Aurora kinase A, a synthetic lethal target for precision cancer medicine

Abstract

Recent advances in high-throughput sequencing technologies and data science have facilitated the development of precision medicine to treat cancer patients. Synthetic lethality is one of the core methodologies employed in precision cancer medicine. Synthetic lethality describes the phenomenon of the interplay between two genes in which deficiency of a single gene does not abolish cell viability but combined deficiency of two genes leads to cell death. In cancer treatment, synthetic lethality is leveraged to exploit the dependency of cancer cells on a pathway that is essential for cell survival when a tumor suppressor is mutated. This approach enables pharmacological targeting of mutant tumor suppressors that are theoretically undruggable. Successful clinical introduction of BRCA-PARP synthetic lethality in cancer treatment led to additional discoveries of novel synthetic lethal partners of other tumor suppressors, including p53, PTEN, and RB1, using high-throughput screening. Recent work has highlighted aurora kinase A (AURKA) as a synthetic lethal partner of multiple tumor suppressors. AURKA is a serine/threonine kinase involved in a number of central biological processes, such as the G2/M transition, mitotic spindle assembly, and DNA replication.
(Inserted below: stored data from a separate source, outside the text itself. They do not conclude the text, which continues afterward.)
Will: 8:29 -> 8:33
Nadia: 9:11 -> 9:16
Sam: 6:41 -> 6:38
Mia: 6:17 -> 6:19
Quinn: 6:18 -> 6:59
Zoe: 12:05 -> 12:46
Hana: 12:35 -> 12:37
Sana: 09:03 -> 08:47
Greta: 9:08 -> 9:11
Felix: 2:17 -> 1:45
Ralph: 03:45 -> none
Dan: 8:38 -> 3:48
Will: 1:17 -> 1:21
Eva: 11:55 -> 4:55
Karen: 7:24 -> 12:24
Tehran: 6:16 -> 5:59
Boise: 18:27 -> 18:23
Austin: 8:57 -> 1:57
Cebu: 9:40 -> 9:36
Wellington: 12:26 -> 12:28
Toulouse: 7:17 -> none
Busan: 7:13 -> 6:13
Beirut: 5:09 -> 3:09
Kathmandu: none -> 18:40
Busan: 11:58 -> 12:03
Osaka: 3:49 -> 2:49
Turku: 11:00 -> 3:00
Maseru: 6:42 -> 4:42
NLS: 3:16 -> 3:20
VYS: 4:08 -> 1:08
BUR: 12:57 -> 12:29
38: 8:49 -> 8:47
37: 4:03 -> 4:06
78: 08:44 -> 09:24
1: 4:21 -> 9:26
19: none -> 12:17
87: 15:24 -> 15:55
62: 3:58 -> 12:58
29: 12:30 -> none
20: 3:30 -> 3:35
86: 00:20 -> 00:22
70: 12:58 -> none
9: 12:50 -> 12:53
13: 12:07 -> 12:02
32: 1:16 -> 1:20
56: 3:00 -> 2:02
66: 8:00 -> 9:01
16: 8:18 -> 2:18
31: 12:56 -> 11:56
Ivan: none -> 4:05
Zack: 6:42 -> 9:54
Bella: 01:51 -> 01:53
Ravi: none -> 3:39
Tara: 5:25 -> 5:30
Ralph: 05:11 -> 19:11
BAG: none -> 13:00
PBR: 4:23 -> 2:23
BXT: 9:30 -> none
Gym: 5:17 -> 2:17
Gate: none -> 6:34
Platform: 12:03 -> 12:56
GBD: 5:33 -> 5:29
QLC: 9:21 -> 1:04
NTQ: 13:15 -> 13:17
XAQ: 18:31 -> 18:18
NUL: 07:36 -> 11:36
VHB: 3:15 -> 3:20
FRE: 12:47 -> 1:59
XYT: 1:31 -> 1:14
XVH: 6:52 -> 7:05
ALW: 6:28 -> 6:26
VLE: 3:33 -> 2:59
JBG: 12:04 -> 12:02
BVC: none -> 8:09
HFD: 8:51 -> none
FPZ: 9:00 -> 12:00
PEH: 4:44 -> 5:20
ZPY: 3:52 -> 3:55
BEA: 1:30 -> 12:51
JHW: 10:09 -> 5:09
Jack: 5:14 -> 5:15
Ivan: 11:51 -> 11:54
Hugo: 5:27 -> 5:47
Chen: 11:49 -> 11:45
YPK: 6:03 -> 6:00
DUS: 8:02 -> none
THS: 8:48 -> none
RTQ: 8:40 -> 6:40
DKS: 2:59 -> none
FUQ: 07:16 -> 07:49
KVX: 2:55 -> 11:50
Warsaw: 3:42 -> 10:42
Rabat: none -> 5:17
This review introduces synthetic lethal interactions between AURKA and its tumor suppressor partners and discusses the potential of AURKA inhibitors in precision cancer medicine.

Fig. 1. Functional diversity of aurora kinase A (AURKA).

AURKA is involved in a variety of biological pathways (green circled area), including cell cycle progression, mitosis, epigenetics, mitochondrial homeostasis, DNA replication, cilia disassembly, neurite elongation, and regulation of tumor suppressors and oncogenes, through interactions or kinase-substrate relationships with its partnering proteins (pink circled area).

Fig. 2. Two common mechanisms of aurora kinase A (AURKA) synthetic lethal interactions.

Synthetic lethal interactions of AURKA with the SNF5 and ARID1A tumor suppressors involve SWI/SNF-mediated transcriptional repression of AURKA. Loss of SNF5 or ARID1A derepresses AURKA transcription, and the elevated AURKA level in rhabdoid tumor (RT) or colorectal cancer (CRC) cells leads to AURKA oncogene addiction. AURKA-addicted RT and CRC cells are highly sensitive to agents targeting AURKA signaling. The synthetic lethal interactions of AURKA with the SMARCA4 and RB1 tumor suppressors involve cellular AURKA dependency. SMARCA4 is likely to play an essential role in centrosome-dependent spindle assembly, while it negatively regulates the centrosome-independent pathway. AURKA is essential in both pathways for spindle assembly. Loss of SMARCA4 drives cells to rely on the centrosome-independent pathway, which creates a cellular dependency on the function of AURKA in spindle assembly. Loss of RB1 primes spindle assembly checkpoint (SAC) activation in cells via E2F-mediated upregulation of the SAC protein MAD2 and microtubule destabilizer STMN1. Active AURKA in RB1-deficient cells mitigates STMN1-induced microtubule destabilization or overrides SAC activation for cell survival.